At week 52, dupilumab was associated with greater improvements in the SGRQ total score compared with placebo, with a least-squares mean difference of −3.4 (95% CI, −5.0 to −1.8; P < .0001). Domain analyses showed additional benefits across symptoms (−3.5; 95% CI, −5.5 to −1.5; P = .0006), activity (−4.0; 95% CI, −5.9 to −2.1; P < .0001), and impacts (−2.9; 95% CI, −4.6 to −1.1; P = .0012). Improvements were evident from week 4 and sustained through week 52.

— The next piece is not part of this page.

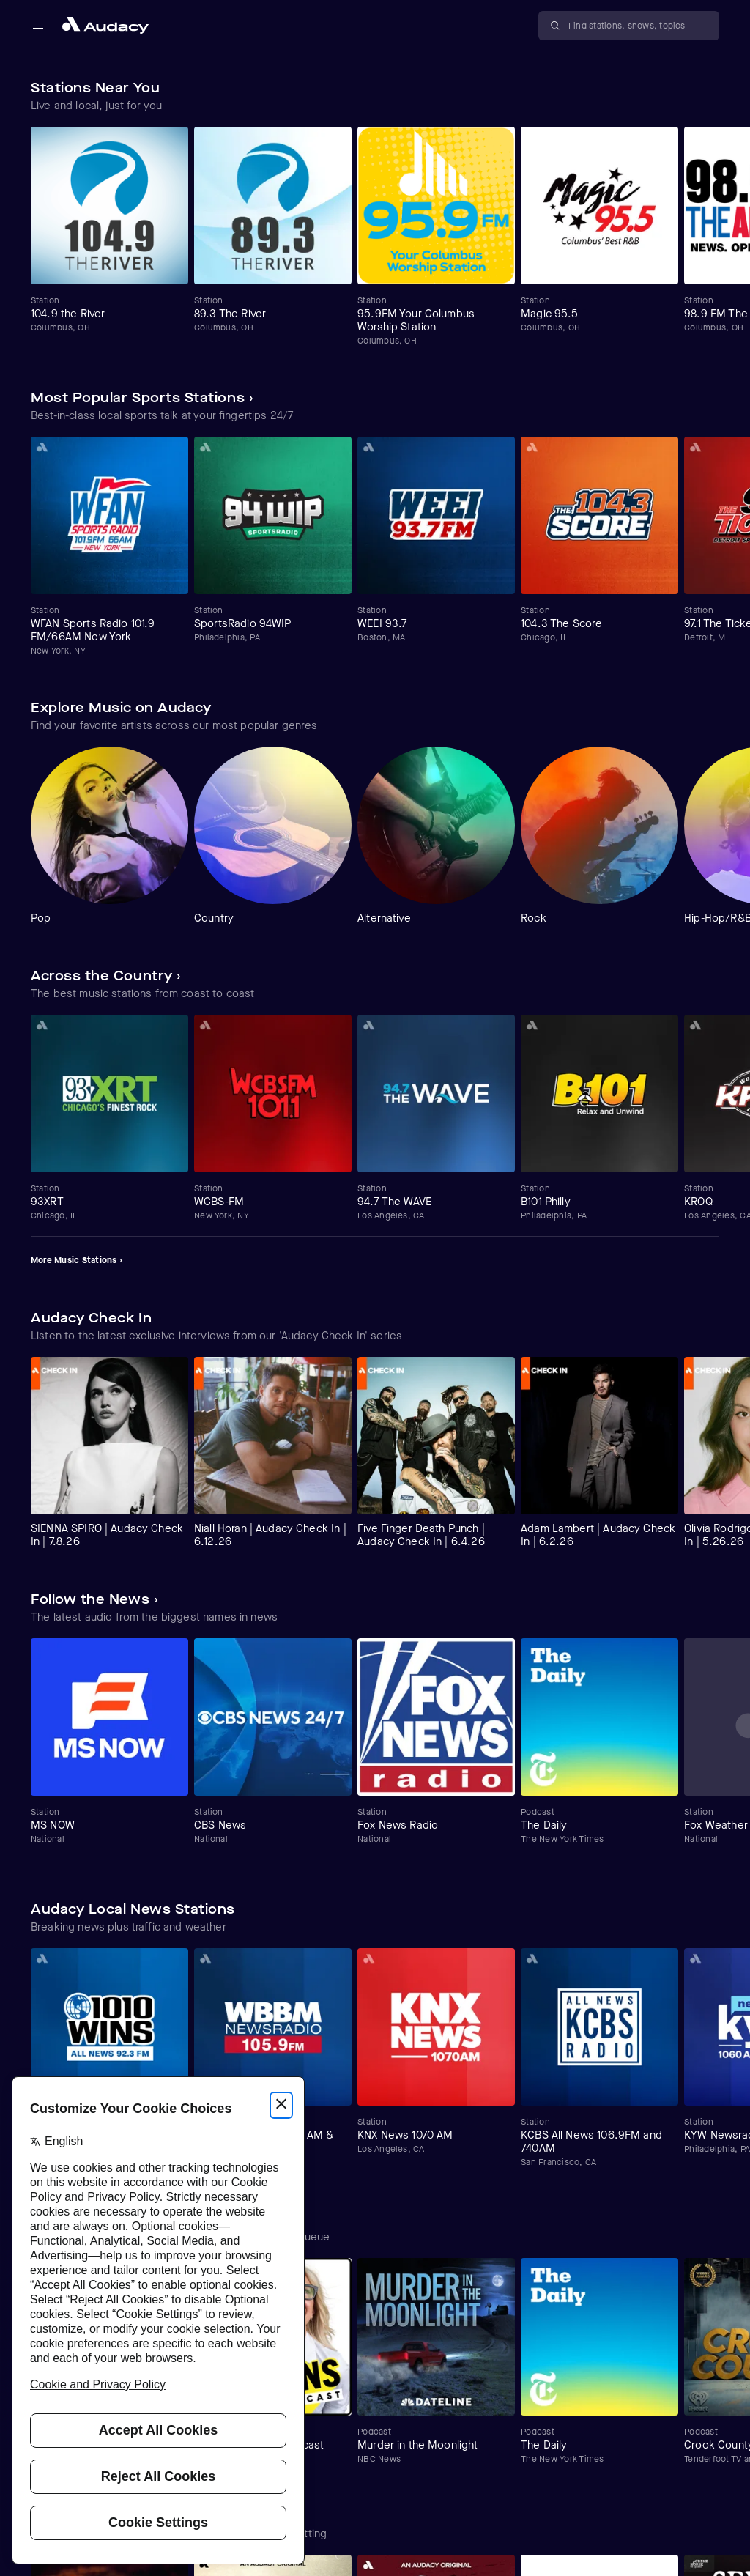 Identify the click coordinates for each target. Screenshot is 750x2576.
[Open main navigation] (38, 25)
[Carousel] (375, 237)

For E-RS:COPD, dupilumab produced a greater reduction in total score vs placebo (least squares mean difference, −0.9; 95% CI, −1.4 to −0.4; P = .0006). Domain differences favored dupilumab for breathlessness (−0.6; 95% CI, −0.9 to −0.3; P < .0001), cough and sputum (−0.2; 95% CI, −0.3 to 0.0; P = .0096), and chest symptoms (−0.1; 95% CI, −0.3 to 0.0; P = .0856).

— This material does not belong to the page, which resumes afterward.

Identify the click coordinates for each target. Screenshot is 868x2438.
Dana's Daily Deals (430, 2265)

Responder analyses showed that more dupilumab-treated patients achieved MCID thresholds. For SGRQ total score, 51.4% vs 44.6% met the ≥ 4-point improvement threshold (OR, 1.3; 95% CI, 1.1-1.6; P = .0089), with similar patterns at ≥ 8 and ≥ 12 points. For the E-RS:COPD total score, 38.4% vs 30.6% achieved a ≥ 2-point reduction (OR, 1.4; 95% CI, 1.2-1.8; P = .0007). Across all E-RS:COPD domains, higher responder rates were also observed with dupilumab.

In the pooled safety population, treatment-emergent adverse events occurred in 72.1% of dupilumab-treated patients and 71.0% of placebo-treated patients. The most frequent events (≥ 5% in both groups) included nasopharyngitis, headache, COVID-19, COPD, and upper respiratory tract infection.

Clinical Implications

According to the study authors, these findings indicate that add-on dupilumab provides clinically meaningful improvements in health-related quality of life and respiratory symptoms for patients with COPD and type 2 inflammation already receiving triple therapy. The consistent benefits across SGRQ and E-RS:COPD total and domain scores support the use of validated patient-reported outcomes alongside spirometry and exacerbation data to guide COPD management in this population.

Expert Commentary

“This pooled analysis of the BOREAS and NOTUS trials showed that dupilumab treatment, compared with placebo, had clinically meaningful improvements in health-related quality of life and respiratory symptoms in patients with COPD and type 2 inflammation,” the researchers concluded. “These improvements were seen across total and individual domain scores for SGRQ (symptoms, activity, and impacts) and E-RS:COPD (breathlessness, cough and sputum, and chest symptoms).”

Reference
Bhatt SP, Rabe KF, Hanania NA, et al. Effect of dupilumab on health-related quality of life and respiratory symptoms in patients with COPD and type 2 inflammation: BOREAS and NOTUS. CHEST. 168(1).